RMSE( FauxSpectra1, PreprocessPipe(Processed; inverse = true) ) < 1e-14

Pipelines can also be created and executed as an 'in place' operation for large datasets. This has the advantage that your data is transformed immediately without making copies in memory. This may be useful for large datasets and memory constrained environments. WARNING: be careful to only run the pipeline call or its inverse once! It is much safer to use the not inplace function outside of a REPL/script environment.

FauxSpectra = randn(10,200);
OriginalCopy = copy(FauxSpectra);
InPlacePipe = PipelineInPlace(FauxSpectra, Center, Scale);

See without returning the data or an extra function call we have transformed it according to the pipeline as it was instantiated...

FauxSpectra == OriginalCopy
#Inplace transform the data back
InPlacePipe(FauxSpectra; inverse = true)
RMSE( OriginalCopy, FauxSpectra ) < 1e-14

Pipelines are kind of flexible. We can put nontransform (operations that cannot be inverted) preprocessing steps in them as well. In the example below the first derivative is applied to the data, this irreversibly removes a column from the data,

PreprocessPipe = Pipeline(FauxSpectra1, FirstDerivative, RangeNorm, Center);
Processed = PreprocessPipe(FauxSpectra1);
#This should be equivalent to the following...
SpectraDeriv = FirstDerivative(FauxSpectra1);
Alternative = Pipeline(SpectraDeriv , RangeNorm, Center);
Processed == Alternative(SpectraDeriv)

Great right? Well what happens if we try to do the inverse of our pipeline with an irreversible function (First Derivative) in it?

PreprocessPipe(Processed; inverse = true)

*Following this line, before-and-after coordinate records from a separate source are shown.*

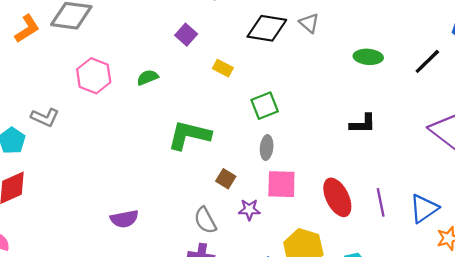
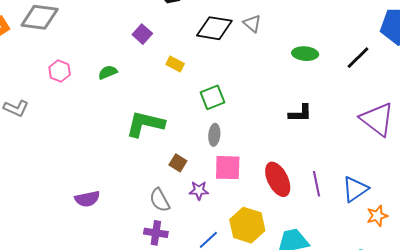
pink hexagon: (94, 76) -> (60, 71), size x0.7

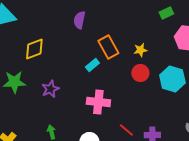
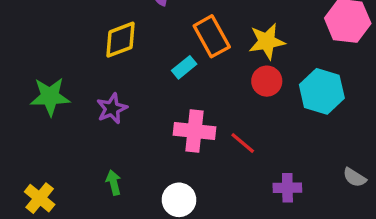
yellow diamond: (34, 49) -> (120, 40), moved
yellow star: (140, 50) -> (267, 41), size x1.5
red line: (126, 130) -> (243, 143), moved

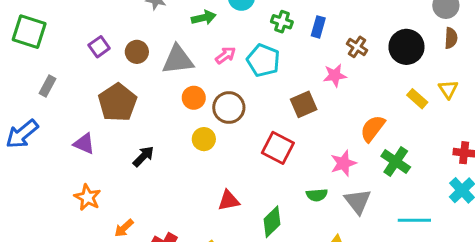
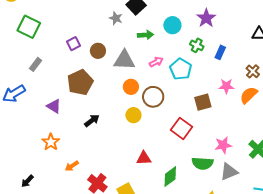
brown cross: (357, 47) -> (253, 71), moved
orange semicircle: (373, 128) -> (249, 95), moved
green semicircle: (317, 195) -> (203, 163), size x1.5
gray triangle: (358, 201) -> (229, 172), turned 36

Well we get an assertion error.

Automated Pipeline Example

We can take advantage of how pipelines are created; at their core they are tuples of transforms/functions. So if we can make an array of transforms and set some conditions they can be stored and applied to unseen data. A fun example of an automated transform pipeline is in the whimsical paper written by Willem Windig et. al. That paper is called 'Loopy Multiplicative Scatter Transform'. Below I'll show how we can implement that algorithm here (or anything similar) with ease. Loopy MSC: A Simple Way to Improve Multiplicative Scatter Correction. Willem Windig, Jeremy Shaver, Rasmus Bro. Applied Spectroscopy. 2008. Vol 62, issue: 10, 1153-1159

First let's look at the classic Diesel data before applying Loopy MSC rawspectra

Alright, there is scatter, let's go for it,

RealSpectra = convert(Array, CSV.read("/diesel_spectra.csv"));
Current = RealSpectra;
Last = zeros(size(Current));
TransformArray = [];
while RMSE(Last, Current) > 1e-5
    if any(isnan.(Current))
        break
    else
        push!(TransformArray, MultiplicativeScatterCorrection( Current ) )
        Last = Current
        Current = TransformArray[end](Last)
    end
end
#Now we can make a pipeline object from the array of stored transforms
LoopyPipe = Pipeline( Tuple( TransformArray ) );

For a sanity check we can ensure the output of the algorithm is the same as the new pipeline so it can be applied to new data.

Current == LoopyPipe(RealSpectra)

Looks like our automation driven pipeline is equivalent to the loop it took to make it. More importantly did we remove scatter after 3 automated iterations of MSC? loopymsc

Yes, yes we did. Pretty easy right?